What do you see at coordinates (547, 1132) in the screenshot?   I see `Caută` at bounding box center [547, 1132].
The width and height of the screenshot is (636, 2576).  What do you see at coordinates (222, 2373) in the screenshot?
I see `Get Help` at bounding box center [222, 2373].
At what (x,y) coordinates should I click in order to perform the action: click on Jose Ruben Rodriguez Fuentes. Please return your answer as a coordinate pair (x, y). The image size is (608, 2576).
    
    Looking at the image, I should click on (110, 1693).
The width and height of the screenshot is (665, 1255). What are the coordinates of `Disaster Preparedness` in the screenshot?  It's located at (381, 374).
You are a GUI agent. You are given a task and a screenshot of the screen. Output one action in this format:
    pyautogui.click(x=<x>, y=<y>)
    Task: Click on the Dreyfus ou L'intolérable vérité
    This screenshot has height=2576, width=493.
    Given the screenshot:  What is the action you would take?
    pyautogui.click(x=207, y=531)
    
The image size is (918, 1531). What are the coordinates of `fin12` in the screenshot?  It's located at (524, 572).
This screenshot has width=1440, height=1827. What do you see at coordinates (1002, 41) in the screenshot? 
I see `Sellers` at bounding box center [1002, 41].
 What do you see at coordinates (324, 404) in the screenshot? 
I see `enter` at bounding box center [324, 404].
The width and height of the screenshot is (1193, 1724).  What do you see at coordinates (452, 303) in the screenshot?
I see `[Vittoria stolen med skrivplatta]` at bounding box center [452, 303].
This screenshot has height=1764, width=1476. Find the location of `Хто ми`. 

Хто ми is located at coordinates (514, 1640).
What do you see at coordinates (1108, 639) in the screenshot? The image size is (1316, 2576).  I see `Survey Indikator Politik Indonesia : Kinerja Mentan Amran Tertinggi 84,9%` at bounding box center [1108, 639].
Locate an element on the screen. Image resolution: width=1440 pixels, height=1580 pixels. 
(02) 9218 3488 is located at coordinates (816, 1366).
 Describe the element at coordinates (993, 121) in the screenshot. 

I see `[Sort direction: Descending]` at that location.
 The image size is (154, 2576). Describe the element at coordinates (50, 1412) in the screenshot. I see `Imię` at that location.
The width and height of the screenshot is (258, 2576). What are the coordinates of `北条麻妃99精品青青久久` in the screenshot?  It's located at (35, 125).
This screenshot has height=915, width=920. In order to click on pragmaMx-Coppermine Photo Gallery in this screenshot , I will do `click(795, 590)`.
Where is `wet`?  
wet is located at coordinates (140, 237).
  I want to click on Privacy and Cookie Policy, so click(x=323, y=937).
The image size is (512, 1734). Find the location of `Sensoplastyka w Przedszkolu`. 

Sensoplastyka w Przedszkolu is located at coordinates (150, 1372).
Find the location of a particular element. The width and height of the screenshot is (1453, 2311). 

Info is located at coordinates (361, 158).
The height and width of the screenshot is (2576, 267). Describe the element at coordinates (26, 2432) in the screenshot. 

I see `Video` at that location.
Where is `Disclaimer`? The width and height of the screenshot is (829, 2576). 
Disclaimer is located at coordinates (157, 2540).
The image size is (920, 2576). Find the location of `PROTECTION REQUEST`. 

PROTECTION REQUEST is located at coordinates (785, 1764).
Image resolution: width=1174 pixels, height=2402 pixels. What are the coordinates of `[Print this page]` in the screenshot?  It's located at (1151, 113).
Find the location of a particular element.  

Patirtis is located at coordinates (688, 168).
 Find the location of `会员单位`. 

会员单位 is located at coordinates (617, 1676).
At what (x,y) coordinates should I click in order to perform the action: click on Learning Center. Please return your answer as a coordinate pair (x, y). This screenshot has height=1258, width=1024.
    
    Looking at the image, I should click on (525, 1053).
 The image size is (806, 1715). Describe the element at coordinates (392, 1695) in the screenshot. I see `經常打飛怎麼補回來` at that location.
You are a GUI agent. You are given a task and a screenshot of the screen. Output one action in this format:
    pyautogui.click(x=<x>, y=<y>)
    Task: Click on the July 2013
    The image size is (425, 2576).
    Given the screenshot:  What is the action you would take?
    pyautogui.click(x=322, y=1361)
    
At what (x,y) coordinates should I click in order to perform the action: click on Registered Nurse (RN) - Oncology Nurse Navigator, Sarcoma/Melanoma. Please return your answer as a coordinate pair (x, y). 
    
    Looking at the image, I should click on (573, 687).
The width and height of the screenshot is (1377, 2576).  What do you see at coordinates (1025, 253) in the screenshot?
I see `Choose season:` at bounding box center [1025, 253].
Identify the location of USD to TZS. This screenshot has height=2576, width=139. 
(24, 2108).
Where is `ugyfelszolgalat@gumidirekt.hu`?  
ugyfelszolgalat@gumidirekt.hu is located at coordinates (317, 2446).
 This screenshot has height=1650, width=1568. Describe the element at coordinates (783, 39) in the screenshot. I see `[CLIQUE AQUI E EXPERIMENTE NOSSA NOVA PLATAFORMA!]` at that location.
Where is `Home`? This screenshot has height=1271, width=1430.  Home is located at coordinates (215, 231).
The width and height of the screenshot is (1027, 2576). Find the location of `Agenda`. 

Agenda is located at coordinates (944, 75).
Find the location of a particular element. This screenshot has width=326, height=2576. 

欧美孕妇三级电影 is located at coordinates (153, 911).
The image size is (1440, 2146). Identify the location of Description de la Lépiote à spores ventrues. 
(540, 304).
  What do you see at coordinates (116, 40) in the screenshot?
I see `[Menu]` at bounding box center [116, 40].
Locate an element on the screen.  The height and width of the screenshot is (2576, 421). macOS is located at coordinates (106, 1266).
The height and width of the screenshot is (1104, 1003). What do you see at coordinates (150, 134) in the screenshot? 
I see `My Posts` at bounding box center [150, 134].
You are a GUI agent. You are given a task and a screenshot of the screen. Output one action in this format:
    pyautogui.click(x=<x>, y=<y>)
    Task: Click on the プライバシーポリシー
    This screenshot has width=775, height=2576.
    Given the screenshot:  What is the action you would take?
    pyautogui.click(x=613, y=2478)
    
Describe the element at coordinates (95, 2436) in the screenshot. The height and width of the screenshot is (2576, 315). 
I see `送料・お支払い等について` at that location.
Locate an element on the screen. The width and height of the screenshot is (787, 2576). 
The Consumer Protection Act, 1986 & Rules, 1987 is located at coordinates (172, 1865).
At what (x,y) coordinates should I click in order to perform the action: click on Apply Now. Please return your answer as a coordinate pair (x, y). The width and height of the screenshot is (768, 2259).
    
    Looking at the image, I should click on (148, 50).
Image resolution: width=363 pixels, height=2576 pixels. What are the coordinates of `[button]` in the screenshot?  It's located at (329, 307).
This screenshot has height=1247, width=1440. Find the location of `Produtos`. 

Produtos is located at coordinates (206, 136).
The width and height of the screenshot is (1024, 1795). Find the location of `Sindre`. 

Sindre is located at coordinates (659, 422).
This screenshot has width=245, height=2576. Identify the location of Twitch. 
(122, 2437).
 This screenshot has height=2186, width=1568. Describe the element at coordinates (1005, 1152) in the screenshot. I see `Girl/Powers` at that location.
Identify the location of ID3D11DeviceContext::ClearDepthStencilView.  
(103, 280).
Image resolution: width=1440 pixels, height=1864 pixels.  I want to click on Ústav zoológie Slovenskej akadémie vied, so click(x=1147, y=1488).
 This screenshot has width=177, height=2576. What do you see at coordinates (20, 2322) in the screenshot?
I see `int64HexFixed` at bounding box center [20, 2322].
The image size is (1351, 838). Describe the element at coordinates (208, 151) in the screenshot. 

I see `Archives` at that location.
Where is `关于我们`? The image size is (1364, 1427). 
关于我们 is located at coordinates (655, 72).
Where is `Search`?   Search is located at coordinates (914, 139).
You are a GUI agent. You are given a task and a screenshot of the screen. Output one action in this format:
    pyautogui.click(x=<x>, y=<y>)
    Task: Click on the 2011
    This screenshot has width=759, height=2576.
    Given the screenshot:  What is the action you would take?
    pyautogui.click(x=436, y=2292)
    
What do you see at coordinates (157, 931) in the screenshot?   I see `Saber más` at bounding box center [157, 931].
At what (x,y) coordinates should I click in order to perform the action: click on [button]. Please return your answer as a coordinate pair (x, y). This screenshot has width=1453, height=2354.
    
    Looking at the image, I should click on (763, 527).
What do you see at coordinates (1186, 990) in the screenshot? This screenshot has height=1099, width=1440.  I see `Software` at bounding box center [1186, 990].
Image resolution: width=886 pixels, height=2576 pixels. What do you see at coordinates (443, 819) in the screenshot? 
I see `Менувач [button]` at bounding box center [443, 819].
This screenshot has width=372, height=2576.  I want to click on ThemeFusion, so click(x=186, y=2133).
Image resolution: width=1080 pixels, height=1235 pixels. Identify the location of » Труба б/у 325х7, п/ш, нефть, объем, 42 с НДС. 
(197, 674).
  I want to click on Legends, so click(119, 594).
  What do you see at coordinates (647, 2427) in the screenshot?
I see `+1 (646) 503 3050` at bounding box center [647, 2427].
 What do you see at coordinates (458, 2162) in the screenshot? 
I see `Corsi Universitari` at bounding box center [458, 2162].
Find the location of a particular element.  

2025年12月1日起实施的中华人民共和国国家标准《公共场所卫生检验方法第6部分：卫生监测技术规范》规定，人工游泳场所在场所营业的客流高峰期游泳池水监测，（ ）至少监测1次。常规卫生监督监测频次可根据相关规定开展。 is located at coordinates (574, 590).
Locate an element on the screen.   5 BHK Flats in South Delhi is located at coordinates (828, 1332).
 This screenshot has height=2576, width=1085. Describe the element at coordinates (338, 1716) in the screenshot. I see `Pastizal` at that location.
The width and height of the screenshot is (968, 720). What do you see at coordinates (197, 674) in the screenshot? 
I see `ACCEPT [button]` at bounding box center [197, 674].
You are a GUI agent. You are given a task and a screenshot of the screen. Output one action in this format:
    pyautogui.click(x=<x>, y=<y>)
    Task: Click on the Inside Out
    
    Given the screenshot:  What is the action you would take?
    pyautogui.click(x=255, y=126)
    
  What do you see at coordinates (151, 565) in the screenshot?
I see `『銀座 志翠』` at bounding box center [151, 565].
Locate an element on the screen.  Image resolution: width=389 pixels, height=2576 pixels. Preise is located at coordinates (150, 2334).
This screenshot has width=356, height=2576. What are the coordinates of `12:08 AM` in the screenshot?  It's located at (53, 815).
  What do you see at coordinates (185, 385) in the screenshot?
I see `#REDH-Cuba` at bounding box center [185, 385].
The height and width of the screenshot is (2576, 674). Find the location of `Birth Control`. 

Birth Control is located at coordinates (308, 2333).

++++++++++++++++++++

Lines to set down from above: the line with "The image size is (1351, 838).", the line with "This screenshot has width=372, height=2576.", and every line between, each exactly as written.

The image size is (1351, 838). Describe the element at coordinates (208, 151) in the screenshot. 

I see `Archives` at that location.
Where is `关于我们`? The image size is (1364, 1427). 
关于我们 is located at coordinates (655, 72).
Where is `Search`?   Search is located at coordinates (914, 139).
You are a GUI agent. You are given a task and a screenshot of the screen. Output one action in this format:
    pyautogui.click(x=<x>, y=<y>)
    Task: Click on the 2011
    This screenshot has width=759, height=2576.
    Given the screenshot:  What is the action you would take?
    pyautogui.click(x=436, y=2292)
    
What do you see at coordinates (157, 931) in the screenshot?   I see `Saber más` at bounding box center [157, 931].
At what (x,y) coordinates should I click in order to perform the action: click on [button]. Please return your answer as a coordinate pair (x, y). This screenshot has width=1453, height=2354.
    
    Looking at the image, I should click on (763, 527).
What do you see at coordinates (1186, 990) in the screenshot? This screenshot has height=1099, width=1440.  I see `Software` at bounding box center [1186, 990].
Image resolution: width=886 pixels, height=2576 pixels. What do you see at coordinates (443, 819) in the screenshot? 
I see `Менувач [button]` at bounding box center [443, 819].
This screenshot has width=372, height=2576.  I want to click on ThemeFusion, so click(x=186, y=2133).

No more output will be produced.